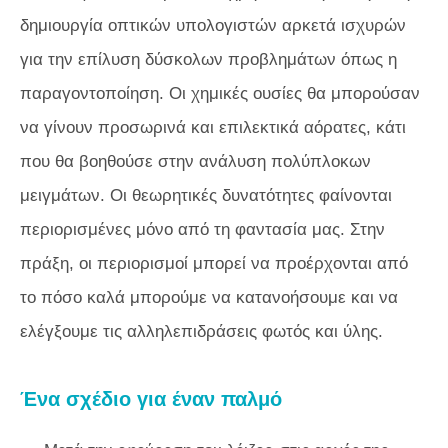
δημιουργία οπτικών υπολογιστών αρκετά ισχυρών
για την επίλυση δύσκολων προβλημάτων όπως η
παραγοντοποίηση. Οι χημικές ουσίες θα μπορούσαν
να γίνουν προσωρινά και επιλεκτικά αόρατες, κάτι
που θα βοηθούσε στην ανάλυση πολύπλοκων
μειγμάτων. Οι θεωρητικές δυνατότητες φαίνονται
περιορισμένες μόνο από τη φαντασία μας. Στην
πράξη, οι περιορισμοί μπορεί να προέρχονται από
το πόσο καλά μπορούμε να κατανοήσουμε και να
ελέγξουμε τις αλληλεπιδράσεις φωτός και ύλης.
Ένα σχέδιο για έναν παλμό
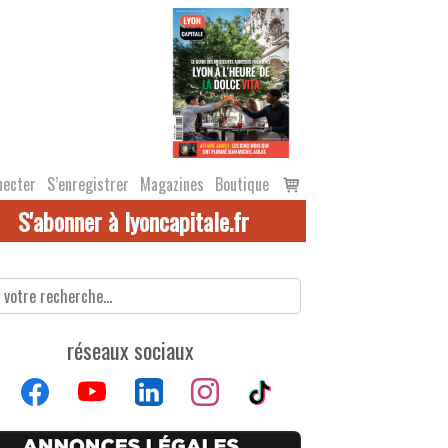
Voir
necter
S’enregistrer
Magazines
Boutique
le
S'abonner à lyoncapitale.fr
panier
réseaux sociaux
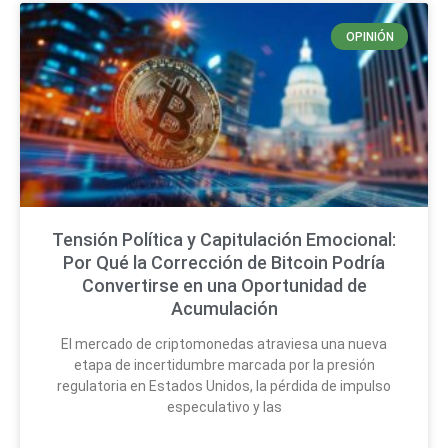
OPINIÓN
Tensión Política y Capitulación Emocional:
Por Qué la Corrección de Bitcoin Podría
Convertirse en una Oportunidad de
Acumulación
El mercado de criptomonedas atraviesa una nueva
etapa de incertidumbre marcada por la presión
regulatoria en Estados Unidos, la pérdida de impulso
especulativo y las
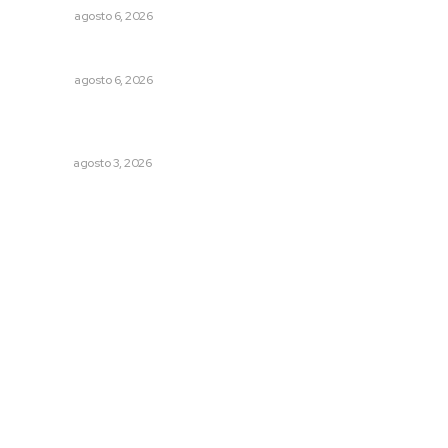
OPINIÓN
agosto 6, 2026
Agosto, la hora de definirse
OPINIÓN
agosto 6, 2026
Fortalecen atención social con nuevas sedes para la
niñez nayarita
NAYARIT
agosto 3, 2026
Archivo mensual
agosto 2026
julio 2026
junio 2026
mayo 2026
abril 2026
marzo 2026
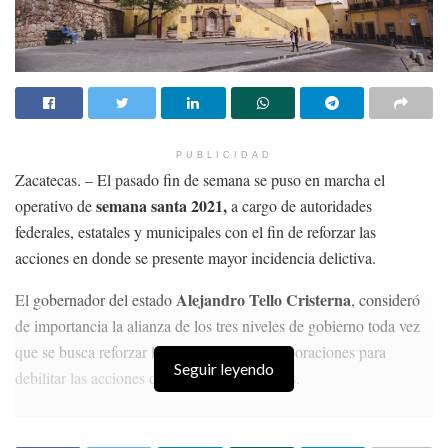
PUBLICIDAD
Zacatecas. – El pasado fin de semana se puso en marcha el
semana santa 2021,
operativo de
a cargo de autoridades
federales, estatales y municipales con el fin de reforzar las
acciones en donde se presente mayor incidencia delictiva.
Alejandro Tello Cristerna
El gobernador del estado
, consideró
de importancia la alianza de los tres niveles de gobierno toda vez
que se busca reforzar la actividad de las corporaciones para
Seguir leyendo
debilitar las acciones de los grupos delictivos.
HISTORIAS
RELACIONADAS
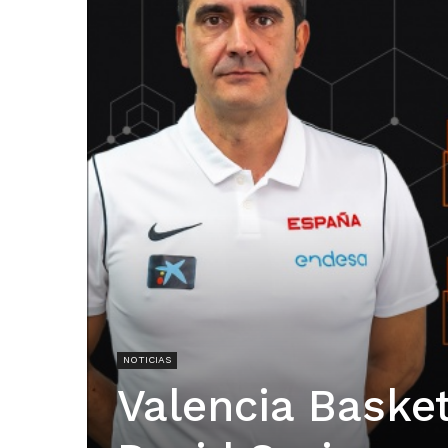
NOTICIAS
Valencia Baske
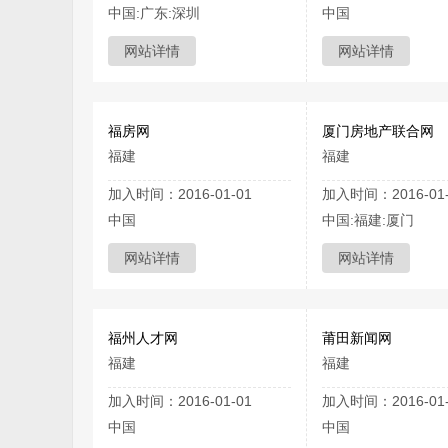
中国:广东:深圳
中国
网站详情
网站详情
福房网
厦门房地产联合网
福建
福建
加入时间：2016-01-01
加入时间：2016-01-
中国
中国:福建:厦门
网站详情
网站详情
福州人才网
莆田新闻网
福建
福建
加入时间：2016-01-01
加入时间：2016-01-
中国
中国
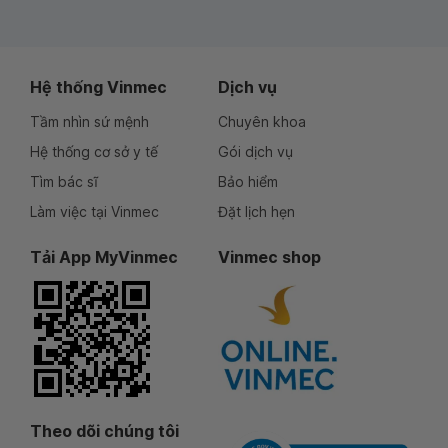
Hệ thống Vinmec
Dịch vụ
Tầm nhìn sứ mệnh
Chuyên khoa
Hệ thống cơ sở y tế
Gói dịch vụ
Tìm bác sĩ
Bảo hiểm
Làm việc tại Vinmec
Đặt lịch hẹn
Tải App MyVinmec
Vinmec shop
Theo dõi chúng tôi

_What needs to be done_. Sift the data above for lines with "para", then copy each one.

_Result of the task_.
Fortalecen atención social con nuevas sedes para la
que se busca reforzar la actividad de las corporaciones para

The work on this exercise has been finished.